Alâeddin döneminde başşehir Makassar, çevresine yapılan yeni surlar, açılan yeni kanallar ve limana yanaşan çok sayıdaki gemiyle uluslararası ticaretin önemli bir merkezi haline gelmiştir. Uluslararası ticarete çok önem veren Sultan Alâeddin şehirde İngiliz, Fransız, Danimarkalı, İspanyol, Çinli, Hintli tüccarlara ait ticaret depolarının bulunmasına izin veriyordu. Bu sebeple Hollanda Doğu Hindistan Şirketi’nin bölgedeki baharat ticaretini tekeline alma gayretlerine şiddetle karşı çıkmış, ülkesinin bütün milletlere açık olduğunu söylemiş, diğer Avrupalı tüccarlar, Çinli ve Hintliler’le de ticaret yapmayı tercih etmiştir. Açık denizlerde ticarî özgürlüğü savunmuş ve 1660’lı yıllara kadar Gova Sultanlığı bu siyasetini Hollandalılar’a karşı korumuştur. Alâeddin, Makassar şehrinde hoşgörülü bir tutum izleyerek Avrupalılar’ın kendilerine ait kilise açmalarına izin vermiş, onun döneminde Gova Sultanlığı ticaretten önemli kazançlar elde etmiştir. Teknik gelişmelere ve yeniliklere oldukça açık, uluslararası gelişmelerden haberdar zeki bir yöneticiydi.
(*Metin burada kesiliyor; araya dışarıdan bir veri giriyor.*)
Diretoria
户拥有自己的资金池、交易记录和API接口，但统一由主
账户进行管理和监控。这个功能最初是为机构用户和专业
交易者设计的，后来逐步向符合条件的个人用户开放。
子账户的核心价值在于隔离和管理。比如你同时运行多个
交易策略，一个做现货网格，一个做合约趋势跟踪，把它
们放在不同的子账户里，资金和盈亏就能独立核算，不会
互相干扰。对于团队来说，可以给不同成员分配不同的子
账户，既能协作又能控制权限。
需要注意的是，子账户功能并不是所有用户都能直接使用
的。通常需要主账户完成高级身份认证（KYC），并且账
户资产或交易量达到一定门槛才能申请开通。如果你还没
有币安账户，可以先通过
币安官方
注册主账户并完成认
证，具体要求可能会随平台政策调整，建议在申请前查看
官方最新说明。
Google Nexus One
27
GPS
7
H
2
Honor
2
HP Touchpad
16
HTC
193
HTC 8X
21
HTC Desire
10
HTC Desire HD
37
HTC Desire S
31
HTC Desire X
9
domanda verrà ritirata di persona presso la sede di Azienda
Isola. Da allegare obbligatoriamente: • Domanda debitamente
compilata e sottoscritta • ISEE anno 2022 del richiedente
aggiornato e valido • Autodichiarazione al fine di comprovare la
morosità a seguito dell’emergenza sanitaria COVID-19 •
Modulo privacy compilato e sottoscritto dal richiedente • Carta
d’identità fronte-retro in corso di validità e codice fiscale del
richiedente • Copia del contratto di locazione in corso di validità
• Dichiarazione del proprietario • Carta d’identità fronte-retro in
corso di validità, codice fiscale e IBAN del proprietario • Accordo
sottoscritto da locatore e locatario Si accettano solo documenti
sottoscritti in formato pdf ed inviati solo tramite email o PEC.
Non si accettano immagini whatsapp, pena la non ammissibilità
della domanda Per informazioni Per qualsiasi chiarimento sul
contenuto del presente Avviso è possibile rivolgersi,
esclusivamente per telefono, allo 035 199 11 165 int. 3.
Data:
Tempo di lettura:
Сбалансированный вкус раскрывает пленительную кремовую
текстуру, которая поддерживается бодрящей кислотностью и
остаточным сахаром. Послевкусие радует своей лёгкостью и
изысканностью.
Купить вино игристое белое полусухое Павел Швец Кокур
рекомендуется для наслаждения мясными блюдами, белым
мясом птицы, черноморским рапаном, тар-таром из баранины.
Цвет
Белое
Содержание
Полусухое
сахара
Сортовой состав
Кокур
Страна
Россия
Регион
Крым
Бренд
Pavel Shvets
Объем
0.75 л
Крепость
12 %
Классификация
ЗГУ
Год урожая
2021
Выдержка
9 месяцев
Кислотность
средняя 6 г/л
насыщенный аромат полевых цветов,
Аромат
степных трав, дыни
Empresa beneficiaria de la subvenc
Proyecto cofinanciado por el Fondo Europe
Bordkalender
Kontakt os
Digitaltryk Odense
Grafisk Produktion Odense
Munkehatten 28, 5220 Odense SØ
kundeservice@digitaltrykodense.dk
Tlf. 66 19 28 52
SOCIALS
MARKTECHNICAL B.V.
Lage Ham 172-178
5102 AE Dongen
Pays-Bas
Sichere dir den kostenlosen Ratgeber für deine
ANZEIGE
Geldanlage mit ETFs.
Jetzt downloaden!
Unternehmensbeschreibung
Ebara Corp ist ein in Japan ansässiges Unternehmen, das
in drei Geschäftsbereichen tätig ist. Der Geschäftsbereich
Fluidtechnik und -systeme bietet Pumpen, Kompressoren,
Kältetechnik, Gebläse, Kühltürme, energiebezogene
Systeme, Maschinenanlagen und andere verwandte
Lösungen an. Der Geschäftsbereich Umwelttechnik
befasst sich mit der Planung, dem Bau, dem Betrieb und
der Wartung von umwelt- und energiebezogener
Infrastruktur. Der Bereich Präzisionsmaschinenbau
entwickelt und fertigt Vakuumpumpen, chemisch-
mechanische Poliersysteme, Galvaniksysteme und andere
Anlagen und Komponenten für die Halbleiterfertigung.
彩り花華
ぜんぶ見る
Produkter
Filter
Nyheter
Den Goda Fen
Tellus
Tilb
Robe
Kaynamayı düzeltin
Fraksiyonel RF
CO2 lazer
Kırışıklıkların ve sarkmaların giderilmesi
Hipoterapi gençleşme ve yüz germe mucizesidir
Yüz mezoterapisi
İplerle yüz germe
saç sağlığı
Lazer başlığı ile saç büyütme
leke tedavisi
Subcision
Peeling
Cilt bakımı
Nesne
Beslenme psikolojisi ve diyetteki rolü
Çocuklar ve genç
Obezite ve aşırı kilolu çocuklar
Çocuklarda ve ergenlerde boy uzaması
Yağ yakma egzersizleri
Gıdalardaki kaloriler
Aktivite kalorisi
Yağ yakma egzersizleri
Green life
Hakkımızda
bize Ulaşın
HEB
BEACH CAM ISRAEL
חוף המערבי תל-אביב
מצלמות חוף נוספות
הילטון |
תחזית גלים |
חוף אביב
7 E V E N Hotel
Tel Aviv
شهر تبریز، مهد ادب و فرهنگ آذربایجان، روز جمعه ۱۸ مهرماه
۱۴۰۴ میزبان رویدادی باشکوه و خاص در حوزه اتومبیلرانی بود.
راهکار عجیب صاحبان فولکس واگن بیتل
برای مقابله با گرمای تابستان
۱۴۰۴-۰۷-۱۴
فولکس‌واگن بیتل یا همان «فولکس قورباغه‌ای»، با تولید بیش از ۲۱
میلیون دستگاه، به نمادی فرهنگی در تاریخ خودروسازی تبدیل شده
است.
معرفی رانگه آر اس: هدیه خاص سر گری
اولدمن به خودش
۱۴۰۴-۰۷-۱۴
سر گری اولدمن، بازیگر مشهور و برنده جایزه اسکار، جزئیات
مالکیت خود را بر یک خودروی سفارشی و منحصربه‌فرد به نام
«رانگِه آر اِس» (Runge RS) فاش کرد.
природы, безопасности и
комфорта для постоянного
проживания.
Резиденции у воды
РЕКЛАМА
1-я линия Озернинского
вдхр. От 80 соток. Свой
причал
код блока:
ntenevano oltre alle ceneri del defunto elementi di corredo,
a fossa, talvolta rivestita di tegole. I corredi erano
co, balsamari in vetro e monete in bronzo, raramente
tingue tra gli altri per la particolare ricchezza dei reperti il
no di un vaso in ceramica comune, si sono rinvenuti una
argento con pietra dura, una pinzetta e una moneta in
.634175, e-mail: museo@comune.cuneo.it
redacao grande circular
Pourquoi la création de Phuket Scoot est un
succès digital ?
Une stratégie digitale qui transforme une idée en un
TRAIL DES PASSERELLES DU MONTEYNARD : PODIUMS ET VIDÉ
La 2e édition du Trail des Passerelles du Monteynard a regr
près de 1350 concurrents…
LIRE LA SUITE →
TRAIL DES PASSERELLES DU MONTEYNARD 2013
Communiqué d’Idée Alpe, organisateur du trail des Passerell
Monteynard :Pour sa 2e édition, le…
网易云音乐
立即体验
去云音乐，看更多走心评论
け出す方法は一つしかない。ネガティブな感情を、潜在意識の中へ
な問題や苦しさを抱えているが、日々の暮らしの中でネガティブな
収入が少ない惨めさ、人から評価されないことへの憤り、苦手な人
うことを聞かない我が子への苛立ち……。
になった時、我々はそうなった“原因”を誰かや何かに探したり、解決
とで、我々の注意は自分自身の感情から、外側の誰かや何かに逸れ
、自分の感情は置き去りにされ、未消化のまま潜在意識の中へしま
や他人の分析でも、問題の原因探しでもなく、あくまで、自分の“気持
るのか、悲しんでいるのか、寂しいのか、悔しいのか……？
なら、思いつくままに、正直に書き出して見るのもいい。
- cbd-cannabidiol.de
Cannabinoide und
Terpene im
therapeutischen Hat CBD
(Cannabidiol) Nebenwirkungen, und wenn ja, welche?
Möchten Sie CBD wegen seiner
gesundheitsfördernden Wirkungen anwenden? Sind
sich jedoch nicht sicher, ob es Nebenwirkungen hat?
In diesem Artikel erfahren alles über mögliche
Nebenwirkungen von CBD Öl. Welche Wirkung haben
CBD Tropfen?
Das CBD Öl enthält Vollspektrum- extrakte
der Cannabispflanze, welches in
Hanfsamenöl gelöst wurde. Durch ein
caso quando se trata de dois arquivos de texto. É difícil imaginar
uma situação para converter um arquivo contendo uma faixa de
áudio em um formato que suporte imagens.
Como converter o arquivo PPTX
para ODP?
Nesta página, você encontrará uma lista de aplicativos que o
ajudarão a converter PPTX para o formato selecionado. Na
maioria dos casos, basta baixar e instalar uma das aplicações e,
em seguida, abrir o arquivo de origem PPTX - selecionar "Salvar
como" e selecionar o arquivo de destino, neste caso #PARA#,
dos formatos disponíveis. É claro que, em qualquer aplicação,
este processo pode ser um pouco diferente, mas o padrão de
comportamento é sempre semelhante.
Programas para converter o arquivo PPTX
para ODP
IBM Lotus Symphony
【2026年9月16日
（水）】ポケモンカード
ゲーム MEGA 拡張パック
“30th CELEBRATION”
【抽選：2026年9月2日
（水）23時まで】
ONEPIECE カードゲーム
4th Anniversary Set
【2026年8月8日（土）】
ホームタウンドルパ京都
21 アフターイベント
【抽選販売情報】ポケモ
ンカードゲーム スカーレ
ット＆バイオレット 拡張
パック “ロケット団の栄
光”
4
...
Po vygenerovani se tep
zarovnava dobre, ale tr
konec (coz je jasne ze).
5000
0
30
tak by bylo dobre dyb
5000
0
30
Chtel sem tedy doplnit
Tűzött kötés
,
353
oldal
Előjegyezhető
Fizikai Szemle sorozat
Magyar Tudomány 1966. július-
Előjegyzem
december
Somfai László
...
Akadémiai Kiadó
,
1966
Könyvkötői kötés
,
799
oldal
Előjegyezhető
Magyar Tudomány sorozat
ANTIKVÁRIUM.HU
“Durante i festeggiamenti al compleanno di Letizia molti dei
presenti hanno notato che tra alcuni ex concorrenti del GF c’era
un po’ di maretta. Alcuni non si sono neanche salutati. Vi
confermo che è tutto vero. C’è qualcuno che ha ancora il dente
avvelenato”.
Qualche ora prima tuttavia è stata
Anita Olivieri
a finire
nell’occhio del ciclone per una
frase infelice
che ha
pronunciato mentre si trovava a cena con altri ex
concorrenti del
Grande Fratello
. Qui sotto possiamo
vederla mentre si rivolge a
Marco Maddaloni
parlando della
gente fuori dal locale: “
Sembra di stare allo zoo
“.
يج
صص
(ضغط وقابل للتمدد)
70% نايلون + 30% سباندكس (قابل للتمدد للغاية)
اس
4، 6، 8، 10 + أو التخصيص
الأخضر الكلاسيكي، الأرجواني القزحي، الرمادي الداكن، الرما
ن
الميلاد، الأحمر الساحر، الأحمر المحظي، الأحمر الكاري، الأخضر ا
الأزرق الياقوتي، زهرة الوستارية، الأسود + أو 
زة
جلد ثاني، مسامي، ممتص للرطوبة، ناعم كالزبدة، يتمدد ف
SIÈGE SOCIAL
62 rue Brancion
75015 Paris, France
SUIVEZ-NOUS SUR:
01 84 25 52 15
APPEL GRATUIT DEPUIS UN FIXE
Makassar’a uğrayan Batılı seyyahlar onun yeni askerî tekniklere ve silâhlara, denizcilikle ilgili kitaplara, matematik ve haritacılığa karşı özel bir ilgisinin bulunduğunu kaydeder. Gova mahallî geleneklerinde Sultan Alâeddin döneminin pirincin ekildiği, palmiye yağı ve şerbetinin üretildiği, toprağın çok bereketli olduğu belirtilir. Sultan Alâeddin ve Sultan Abdullah Evvelü’l-İslâm, fethedilen bölgelere karşı uzlaşmacı politikalar takip ederek bölgede barışı korumuşlardır.
BİBLİYOGRAFYA
L. Y. Andaya, The Heritage of Arung Palakka: A History of South Sulawesi (Celebes) in the Seventeenth Century, The Hague 1981, s. 32-45.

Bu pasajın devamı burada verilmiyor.